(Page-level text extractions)
"""
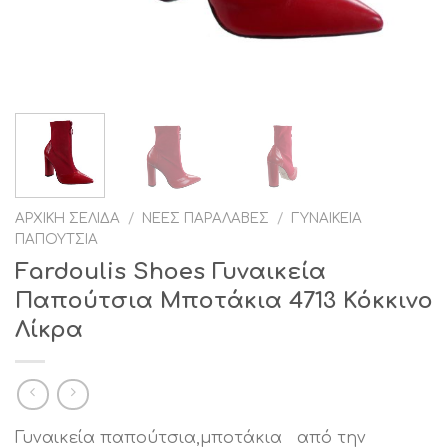
ΑΡΧΙΚΉ ΣΕΛΊΔΑ
/
ΝΈΕΣ ΠΑΡΑΛΑΒΈΣ
/
ΓΥΝΑΙΚΕΊΑ
ΠΑΠΟΎΤΣΙΑ
Fardoulis Shoes Γυναικεία
Παπούτσια Μποτάκια 4713 Κόκκινο
Λίκρα
Γυναικεία παπούτσια,μποτάκια από την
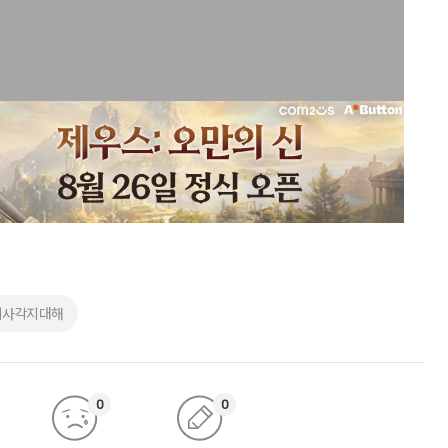
지사각지대해
0
0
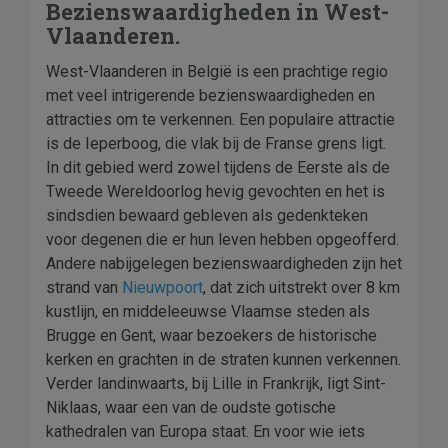
Bezienswaardigheden in West-
Vlaanderen.
West-Vlaanderen in België is een prachtige regio
met veel intrigerende bezienswaardigheden en
attracties om te verkennen. Een populaire attractie
is de Ieperboog, die vlak bij de Franse grens ligt.
In dit gebied werd zowel tijdens de Eerste als de
Tweede Wereldoorlog hevig gevochten en het is
sindsdien bewaard gebleven als gedenkteken
voor degenen die er hun leven hebben opgeofferd.
Andere nabijgelegen bezienswaardigheden zijn het
strand van
Nieuwpoort
, dat zich uitstrekt over 8 km
kustlijn, en middeleeuwse Vlaamse steden als
Brugge en Gent, waar bezoekers de historische
kerken en grachten in de straten kunnen verkennen.
Verder landinwaarts, bij Lille in Frankrijk, ligt Sint-
Niklaas, waar een van de oudste gotische
kathedralen van Europa staat. En voor wie iets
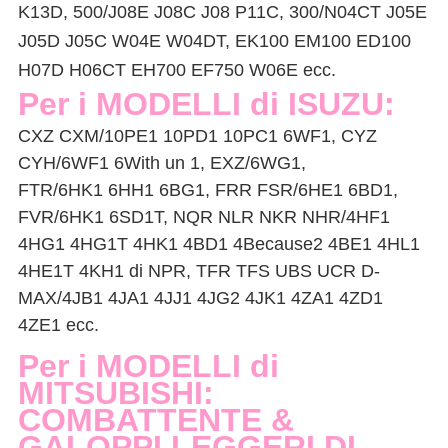
K13D, 500/J08E J08C J08 P11C, 300/N04CT J05E
J05D J05C W04E W04DT, EK100 EM100 ED100
H07D H06CT EH700 EF750 W06E ecc.
Per i MODELLI di ISUZU:
CXZ CXM/10PE1 10PD1 10PC1 6WF1, CYZ
CYH/6WF1 6With un 1, EXZ/6WG1,
FTR/6HK1 6HH1 6BG1, FRR FSR/6HE1 6BD1,
FVR/6HK1 6SD1T, NQR NLR NKR NHR/4HF1
4HG1 4HG1T 4HK1 4BD1 4Because2 4BE1 4HL1
4HE1T 4KH1 di NPR, TFR TFS UBS UCR D-
MAX/4JB1 4JA1 4JJ1 4JG2 4JK1 4ZA1 4ZD1
4ZE1 ecc.
Per i MODELLI di
MITSUBISHI:
COMBATTENTE &
GALOPPI LEGGERI DI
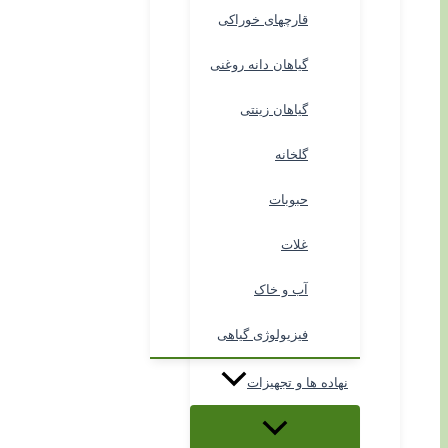
قارچهای خوراکی
گیاهان دانه روغنی
گیاهان زینتی
گلخانه
حبوبات
غلات
آب و خاک
فیزیولوژی گیاهی
نهاده ها و تجهیزات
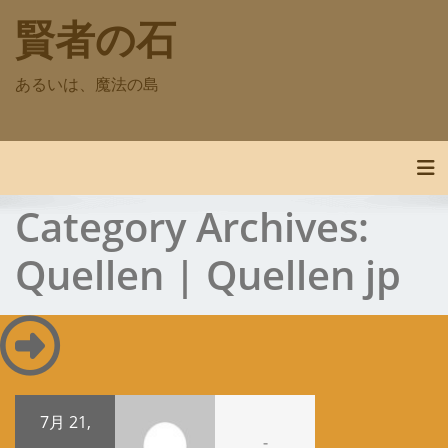
Skip
賢者の石
to
content
あるいは、魔法の島
Tog
Category Archives:
Quellen | Quellen jp
7月 21,
-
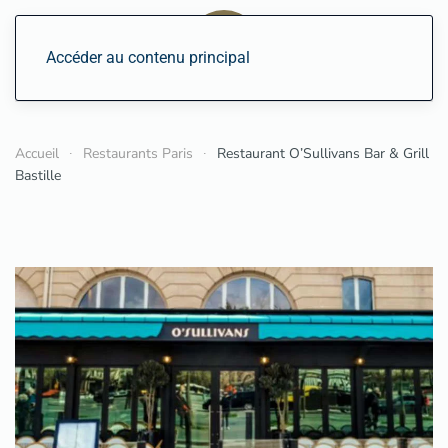
Accéder au contenu principal
Accueil
Restaurants Paris
Restaurant O’Sullivans Bar & Grill
Bastille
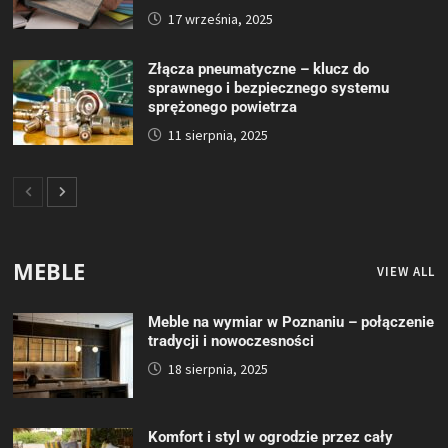
17 września, 2025
Złącza pneumatyczne – klucz do
sprawnego i bezpiecznego systemu
sprężonego powietrza
11 sierpnia, 2025
MEBLE
VIEW ALL
Meble na wymiar w Poznaniu – połączenie
tradycji i nowoczesności
18 sierpnia, 2025
Komfort i styl w ogrodzie przez cały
"""
Task objective>
Would you filter the records and copy each line that contains the word "MODELLI"?

Response>
Per i MODELLI di ISUZU:
Per i MODELLI di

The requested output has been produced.